Autoridades de salud en Tamaulipas mantienen abierta una investigación por un presunto saqueo en el Hospital General Norberto Treviño Zapata, ante versiones sobre el posible desvío de insumos y equipo médico hacia clínicas privadas.

Sin abundar en detalles, el coordinador estatal del IMSS Bienestar, Marggid Rodríguez Avendaño, confirmó el inicio del proceso y advirtió que no se descarta la existencia de estas prácticas.

“Ya se está investigando… en unas tres, cuatro semanas les puedo dar información.
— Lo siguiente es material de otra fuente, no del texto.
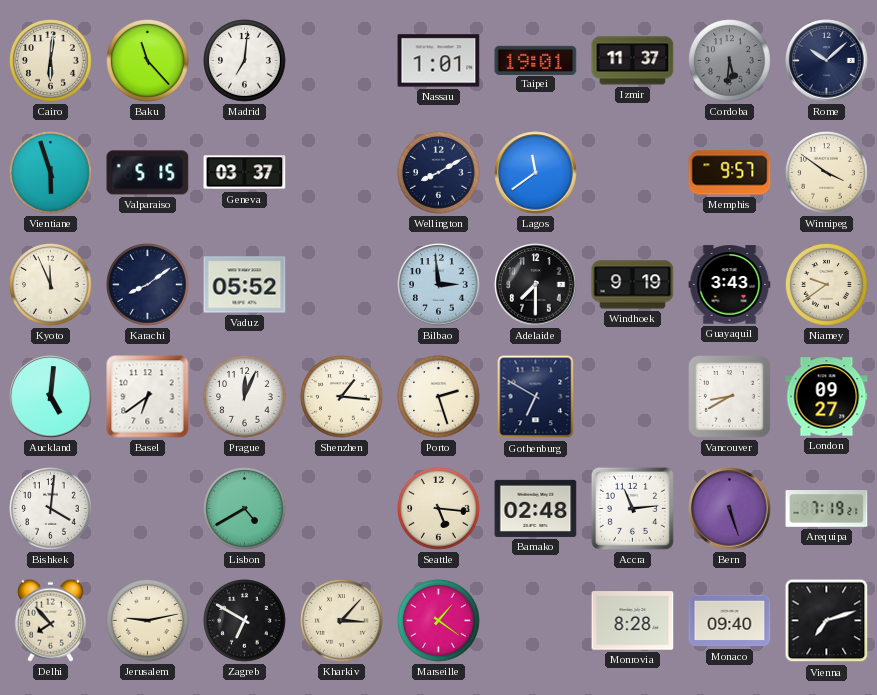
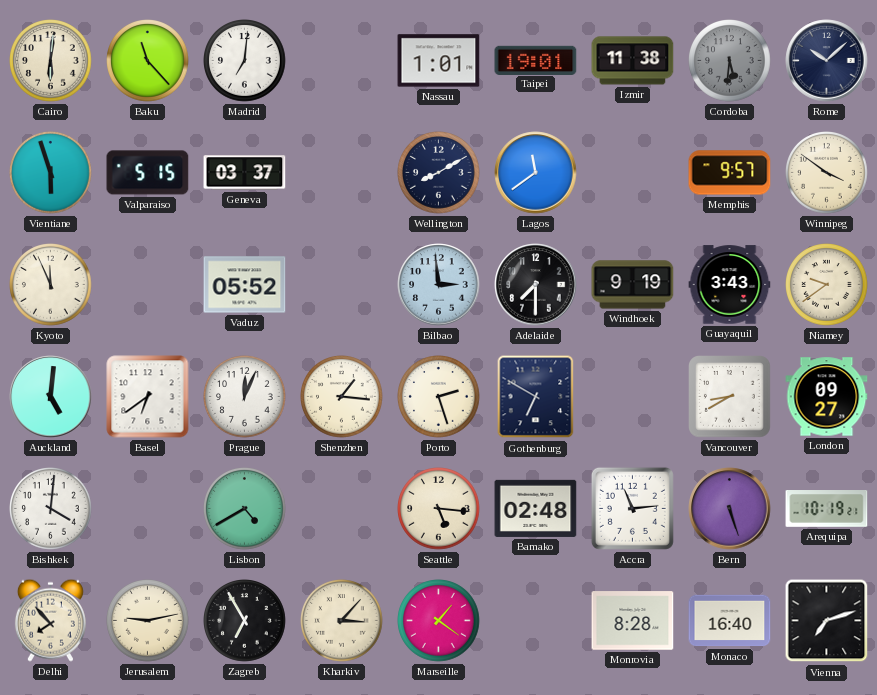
Izmir: 11:37 -> 11:38
Karachi: 8:09 -> none
Arequipa: 7:19 -> 10:19
Zagreb: 6:50 -> 6:55
Monaco: 09:40 -> 16:40
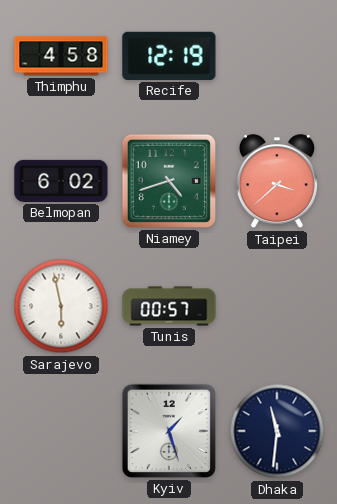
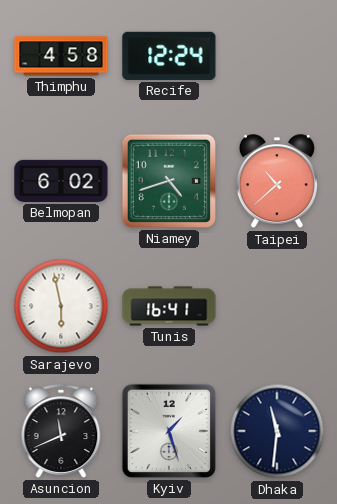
Recife: 12:19 -> 12:24
Taipei: 3:38 -> 10:38
Tunis: 00:57 -> 16:41
Asuncion: none -> 11:41
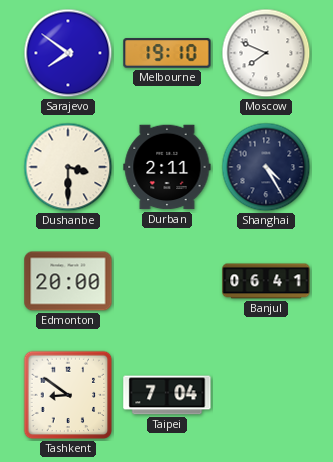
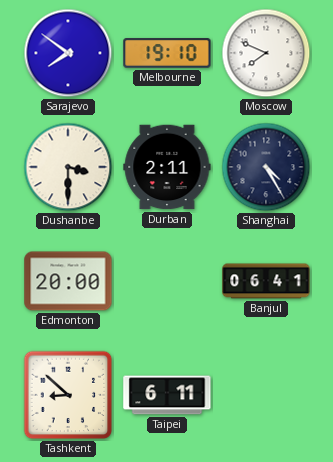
Tashkent: 8:51 -> 8:52
Taipei: 7:04 -> 6:11
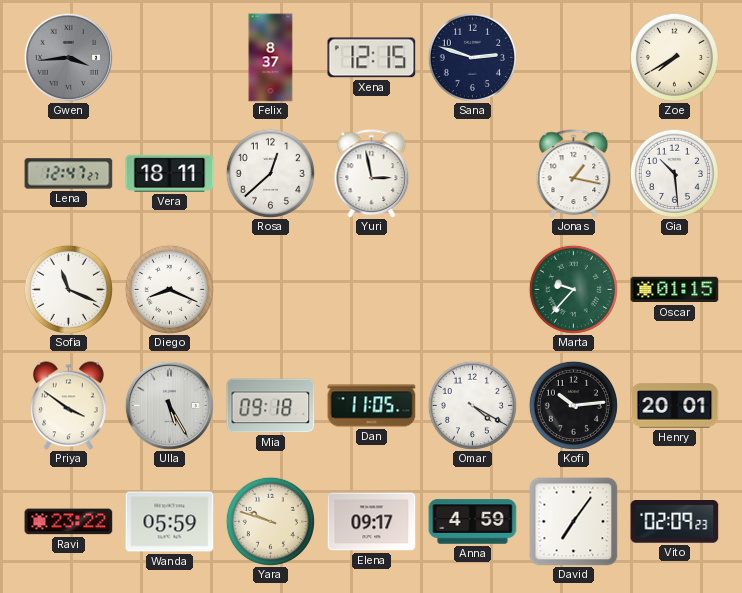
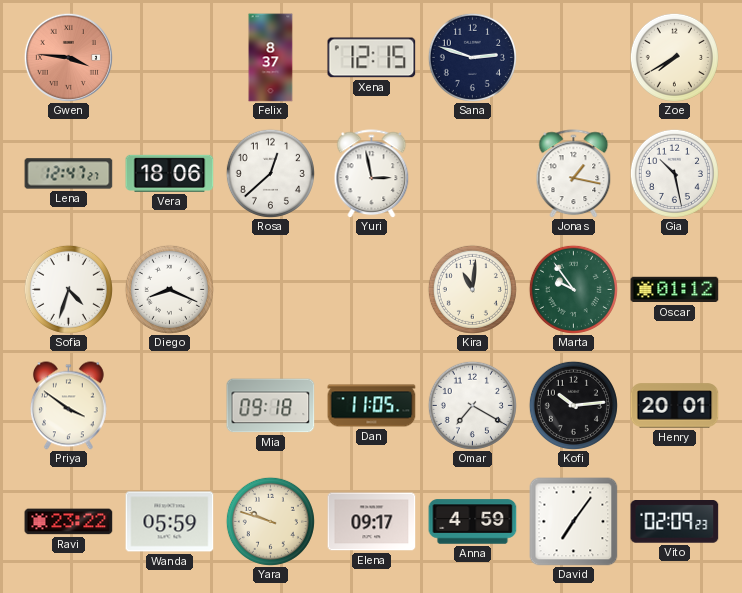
Gwen: 3:44 -> 3:46
Gwen dial: grey -> salmon
Vera: 18:11 -> 18:06
Gia: 10:29 -> 10:28
Sofia: 11:19 -> 4:33
Kira: none -> 11:01
Marta: 9:37 -> 9:54
Oscar: 01:15 -> 01:12
Ulla: 5:25 -> none
Omar: 4:20 -> 7:20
Sí puede haber (irregularidades)”, declaró.

En medio de dicho proceso, el funcionario también reconoció el deterioro de la infraestructura hospitalaria. Entre los problemas más críticos, señaló el sistema de elevadores del nosocomio, con alrededor de 40 años de antigüedad, los cuales serán sustituidos debido a que su vida útil está agotada y ya no es posible repararlos por la falta de refacciones.

El reemplazo de estos equipos se realizará de manera escalonada, con un plazo estimado de dos meses por unidad.

Rodríguez Avendaño añadió que estas condiciones no son aisladas, pues también se han registrado fallas en los sistemas de climatización del Hospital Carlos Canseco, donde los “chillers” dejaron de operar. Como medida emergente, se instalaron equipos provisionales mientras se concreta la llegada de nuevo equipo y refacciones.

En ese contexto, subrayó que una parte importante de la red hospitalaria en Tamaulipas opera con equipos que ya cumplieron su vida útil, lo que impacta directamente en la calidad del servicio.

“No recibimos unos hospitales en condiciones óptimas, en primer lugar. Y en segundo lugar, se presenta la situación de que la mayoría de los hospitales cumplen 30 o 40 años, y precisamente esos aparatos son de ese tiempo, y están cumpliendo su vida útil”, señaló.

Para atender este rezago, indicó que se dispone de una bolsa general de aproximadamente 350 millones de pesos destinada a la rehabilitación de infraestructura en unidades médicas de primero y segundo nivel.